*** Begin section ***
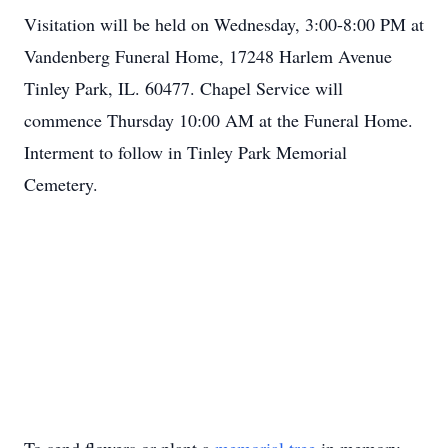
Visitation will be held on Wednesday, 3:00-8:00 PM at
Vandenberg Funeral Home, 17248 Harlem Avenue
Tinley Park, IL. 60477. Chapel Service will
commence Thursday 10:00 AM at the Funeral Home.
Interment to follow in Tinley Park Memorial
Cemetery.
*** End section ***
▶ [What you should do]:
From the records above, copy every line that holds the word "will".

▶ [Solved problem]:
Visitation will be held on Wednesday, 3:00-8:00 PM at
Tinley Park, IL. 60477. Chapel Service will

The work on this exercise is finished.